RECORDS FOR THE EXERCISE START
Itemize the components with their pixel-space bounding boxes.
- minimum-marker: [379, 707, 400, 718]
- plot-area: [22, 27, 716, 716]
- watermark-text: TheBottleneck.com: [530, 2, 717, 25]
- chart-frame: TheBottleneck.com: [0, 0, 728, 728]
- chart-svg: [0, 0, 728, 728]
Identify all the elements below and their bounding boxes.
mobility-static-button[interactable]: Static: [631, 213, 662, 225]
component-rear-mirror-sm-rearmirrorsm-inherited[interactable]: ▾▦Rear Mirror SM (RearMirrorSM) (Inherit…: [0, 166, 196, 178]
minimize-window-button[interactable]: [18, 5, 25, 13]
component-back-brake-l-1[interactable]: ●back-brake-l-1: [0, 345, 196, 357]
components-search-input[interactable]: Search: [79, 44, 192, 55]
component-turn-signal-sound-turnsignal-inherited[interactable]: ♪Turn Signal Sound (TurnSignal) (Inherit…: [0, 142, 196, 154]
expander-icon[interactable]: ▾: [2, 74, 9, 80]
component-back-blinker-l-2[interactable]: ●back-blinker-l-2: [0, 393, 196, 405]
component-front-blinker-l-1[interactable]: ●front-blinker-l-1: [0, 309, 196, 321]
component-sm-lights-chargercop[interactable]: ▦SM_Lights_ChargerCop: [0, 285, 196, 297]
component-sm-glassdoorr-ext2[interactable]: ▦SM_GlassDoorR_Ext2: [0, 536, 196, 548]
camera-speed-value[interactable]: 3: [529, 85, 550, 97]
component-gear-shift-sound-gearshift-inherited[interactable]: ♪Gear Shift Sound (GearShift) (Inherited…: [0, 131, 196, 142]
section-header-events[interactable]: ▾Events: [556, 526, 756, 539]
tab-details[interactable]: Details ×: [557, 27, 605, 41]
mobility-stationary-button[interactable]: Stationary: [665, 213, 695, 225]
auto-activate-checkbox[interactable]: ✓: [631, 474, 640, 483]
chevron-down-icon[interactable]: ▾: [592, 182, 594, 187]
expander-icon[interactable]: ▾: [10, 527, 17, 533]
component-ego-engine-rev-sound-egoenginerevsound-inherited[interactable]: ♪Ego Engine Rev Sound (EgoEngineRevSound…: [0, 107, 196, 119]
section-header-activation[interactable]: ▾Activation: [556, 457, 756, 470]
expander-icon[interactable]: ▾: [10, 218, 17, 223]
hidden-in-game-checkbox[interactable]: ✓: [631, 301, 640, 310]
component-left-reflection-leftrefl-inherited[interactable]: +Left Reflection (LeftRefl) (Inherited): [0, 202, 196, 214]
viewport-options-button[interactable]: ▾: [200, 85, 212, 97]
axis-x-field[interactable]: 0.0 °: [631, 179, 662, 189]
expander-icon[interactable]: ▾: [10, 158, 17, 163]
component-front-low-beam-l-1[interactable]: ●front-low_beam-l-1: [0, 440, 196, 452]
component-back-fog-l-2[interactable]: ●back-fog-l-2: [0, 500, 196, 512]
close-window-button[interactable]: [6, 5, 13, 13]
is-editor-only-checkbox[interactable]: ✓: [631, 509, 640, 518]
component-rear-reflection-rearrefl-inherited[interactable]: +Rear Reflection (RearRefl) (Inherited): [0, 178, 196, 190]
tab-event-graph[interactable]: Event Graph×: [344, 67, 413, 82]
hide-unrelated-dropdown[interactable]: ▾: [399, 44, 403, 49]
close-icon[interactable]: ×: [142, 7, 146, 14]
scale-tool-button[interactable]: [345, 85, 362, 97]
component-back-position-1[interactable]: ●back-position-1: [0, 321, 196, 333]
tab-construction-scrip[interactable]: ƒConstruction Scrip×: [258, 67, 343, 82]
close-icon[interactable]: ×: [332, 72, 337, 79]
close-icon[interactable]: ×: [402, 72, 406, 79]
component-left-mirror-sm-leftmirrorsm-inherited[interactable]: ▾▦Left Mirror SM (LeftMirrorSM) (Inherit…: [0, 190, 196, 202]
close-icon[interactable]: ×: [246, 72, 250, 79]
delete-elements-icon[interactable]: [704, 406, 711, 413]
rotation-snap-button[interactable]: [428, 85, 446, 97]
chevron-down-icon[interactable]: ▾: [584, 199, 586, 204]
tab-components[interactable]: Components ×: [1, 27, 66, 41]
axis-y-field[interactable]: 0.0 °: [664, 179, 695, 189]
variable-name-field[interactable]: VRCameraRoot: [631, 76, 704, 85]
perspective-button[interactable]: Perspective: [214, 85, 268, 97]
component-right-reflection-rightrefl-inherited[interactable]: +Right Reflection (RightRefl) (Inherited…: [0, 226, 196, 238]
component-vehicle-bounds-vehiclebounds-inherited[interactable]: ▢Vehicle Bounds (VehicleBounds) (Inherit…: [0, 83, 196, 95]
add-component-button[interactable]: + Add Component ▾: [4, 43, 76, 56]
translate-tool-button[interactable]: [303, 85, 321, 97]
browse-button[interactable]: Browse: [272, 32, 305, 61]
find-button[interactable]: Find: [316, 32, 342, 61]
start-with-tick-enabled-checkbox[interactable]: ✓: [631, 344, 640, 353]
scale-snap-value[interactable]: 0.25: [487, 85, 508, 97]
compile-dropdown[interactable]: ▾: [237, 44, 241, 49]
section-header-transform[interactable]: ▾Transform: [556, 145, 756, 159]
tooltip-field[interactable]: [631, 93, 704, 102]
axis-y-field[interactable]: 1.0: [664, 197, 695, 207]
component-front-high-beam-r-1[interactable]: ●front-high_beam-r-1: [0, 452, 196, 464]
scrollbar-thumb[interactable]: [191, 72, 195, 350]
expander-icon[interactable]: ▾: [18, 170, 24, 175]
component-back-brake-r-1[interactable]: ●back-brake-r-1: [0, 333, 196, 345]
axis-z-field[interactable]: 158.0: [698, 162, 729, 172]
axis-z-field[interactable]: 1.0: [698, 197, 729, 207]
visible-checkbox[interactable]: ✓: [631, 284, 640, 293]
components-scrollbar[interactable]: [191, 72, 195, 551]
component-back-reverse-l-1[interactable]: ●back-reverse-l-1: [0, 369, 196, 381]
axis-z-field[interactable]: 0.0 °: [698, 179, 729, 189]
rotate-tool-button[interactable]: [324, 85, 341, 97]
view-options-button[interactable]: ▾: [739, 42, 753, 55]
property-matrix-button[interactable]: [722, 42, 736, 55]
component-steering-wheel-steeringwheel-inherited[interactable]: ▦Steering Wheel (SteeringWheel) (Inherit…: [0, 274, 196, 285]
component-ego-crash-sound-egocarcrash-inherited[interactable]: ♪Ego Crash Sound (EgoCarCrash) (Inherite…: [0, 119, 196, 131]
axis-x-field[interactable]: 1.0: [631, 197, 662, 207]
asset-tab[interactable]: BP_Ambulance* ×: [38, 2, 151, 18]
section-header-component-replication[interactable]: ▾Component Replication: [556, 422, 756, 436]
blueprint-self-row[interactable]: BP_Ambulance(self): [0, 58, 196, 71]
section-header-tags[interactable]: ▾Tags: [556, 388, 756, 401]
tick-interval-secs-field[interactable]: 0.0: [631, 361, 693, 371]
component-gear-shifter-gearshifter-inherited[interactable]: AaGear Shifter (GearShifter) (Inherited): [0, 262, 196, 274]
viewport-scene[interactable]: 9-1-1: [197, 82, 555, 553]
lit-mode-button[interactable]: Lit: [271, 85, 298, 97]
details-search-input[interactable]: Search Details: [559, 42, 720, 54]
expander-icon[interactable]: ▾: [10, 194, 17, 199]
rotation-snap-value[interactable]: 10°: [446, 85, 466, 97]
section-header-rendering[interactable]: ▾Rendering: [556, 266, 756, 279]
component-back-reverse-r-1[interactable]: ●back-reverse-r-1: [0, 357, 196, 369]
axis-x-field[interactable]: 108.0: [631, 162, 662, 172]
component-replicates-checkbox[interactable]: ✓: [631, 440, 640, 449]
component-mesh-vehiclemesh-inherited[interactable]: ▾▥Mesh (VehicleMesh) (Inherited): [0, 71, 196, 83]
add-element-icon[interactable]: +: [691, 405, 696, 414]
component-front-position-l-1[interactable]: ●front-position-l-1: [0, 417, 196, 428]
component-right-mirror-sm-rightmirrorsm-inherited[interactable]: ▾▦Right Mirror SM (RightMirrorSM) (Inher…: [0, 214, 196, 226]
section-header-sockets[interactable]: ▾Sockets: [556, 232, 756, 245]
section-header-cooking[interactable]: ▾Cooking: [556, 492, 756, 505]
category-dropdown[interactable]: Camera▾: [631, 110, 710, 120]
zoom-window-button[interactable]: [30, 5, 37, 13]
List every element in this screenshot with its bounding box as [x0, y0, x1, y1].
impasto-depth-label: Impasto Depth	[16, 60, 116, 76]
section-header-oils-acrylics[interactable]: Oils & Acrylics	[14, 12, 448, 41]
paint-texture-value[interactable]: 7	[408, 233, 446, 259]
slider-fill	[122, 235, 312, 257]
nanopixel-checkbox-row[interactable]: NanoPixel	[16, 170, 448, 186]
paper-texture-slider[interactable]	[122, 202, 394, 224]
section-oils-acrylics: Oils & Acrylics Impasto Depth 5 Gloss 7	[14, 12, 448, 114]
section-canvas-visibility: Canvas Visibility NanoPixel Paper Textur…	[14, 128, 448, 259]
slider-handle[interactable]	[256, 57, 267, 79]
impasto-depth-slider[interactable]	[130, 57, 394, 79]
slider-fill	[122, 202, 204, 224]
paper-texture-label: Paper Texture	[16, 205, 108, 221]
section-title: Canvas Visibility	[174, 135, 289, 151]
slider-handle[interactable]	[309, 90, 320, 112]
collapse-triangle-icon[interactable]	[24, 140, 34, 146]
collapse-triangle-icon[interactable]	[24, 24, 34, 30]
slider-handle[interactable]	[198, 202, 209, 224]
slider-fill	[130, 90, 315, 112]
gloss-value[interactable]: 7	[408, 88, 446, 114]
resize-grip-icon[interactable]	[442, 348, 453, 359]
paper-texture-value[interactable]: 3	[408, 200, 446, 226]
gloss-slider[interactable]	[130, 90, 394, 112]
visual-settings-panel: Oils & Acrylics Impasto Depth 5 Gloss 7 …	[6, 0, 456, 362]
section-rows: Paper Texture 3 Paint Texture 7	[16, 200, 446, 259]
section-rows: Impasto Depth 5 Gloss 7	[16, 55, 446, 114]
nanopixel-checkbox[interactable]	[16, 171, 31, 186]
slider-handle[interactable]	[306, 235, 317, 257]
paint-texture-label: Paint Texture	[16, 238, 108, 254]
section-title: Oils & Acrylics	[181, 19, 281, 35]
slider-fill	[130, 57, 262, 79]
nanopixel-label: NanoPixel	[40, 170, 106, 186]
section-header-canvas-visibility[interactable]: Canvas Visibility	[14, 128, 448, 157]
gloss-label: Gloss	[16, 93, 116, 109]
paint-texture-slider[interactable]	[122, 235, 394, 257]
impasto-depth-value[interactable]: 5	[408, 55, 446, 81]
RECORDS FOR THE EXERCISE END
| WHAT YOU HAVE TO DO |
Go through the entries and return each line where the word "Reflection" appears.

| SOLUTION TO THE EXERCISE |
component-left-reflection-leftrefl-inherited[interactable]: +Left Reflection (LeftRefl) (Inherited): [0, 202, 196, 214]
component-rear-reflection-rearrefl-inherited[interactable]: +Rear Reflection (RearRefl) (Inherited): [0, 178, 196, 190]
component-right-reflection-rightrefl-inherited[interactable]: +Right Reflection (RightRefl) (Inherited…: [0, 226, 196, 238]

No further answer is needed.